• **Your task**
Make an exact copy of the lines from the one containing "麽是不变的？什麽是永远属於你的？让这个核心成为" to the end of the records below, and leave out everything else.

• **Provided records**
◆ ◆ ◆

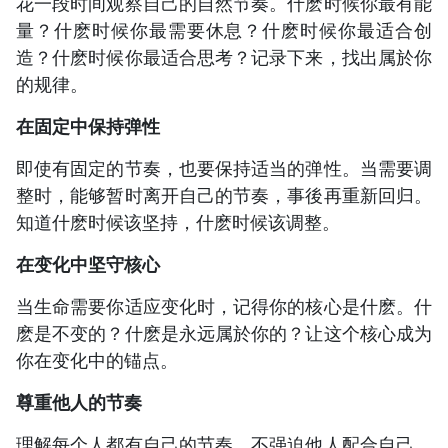
花一段时间观察自己的自然节奏。什麽时候你最有能
量？什麽时候你最需要休息？什麽时候你最适合创
造？什麽时候你最适合思考？记录下来，找出属於你
的规律。
在固定中保持弹性
即使有固定的节奏，也要保持适当的弹性。当需要调
整时，能够暂时离开自己的节奏，事後再重新回归。
知道什麽时候该坚持，什麽时候该调整。
在变化中坚守核心
当生命需要你适应变化时，记得你的核心是什麽。什
麽是不变的？什麽是永远属於你的？让这个核心成为
你在变化中的锚点。
尊重他人的节奏
理解每个人都有自己的节奏，不强迫他人配合自己。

◆ ◆ ◆

• **Answer for the task**
麽是不变的？什麽是永远属於你的？让这个核心成为
你在变化中的锚点。
尊重他人的节奏
理解每个人都有自己的节奏，不强迫他人配合自己。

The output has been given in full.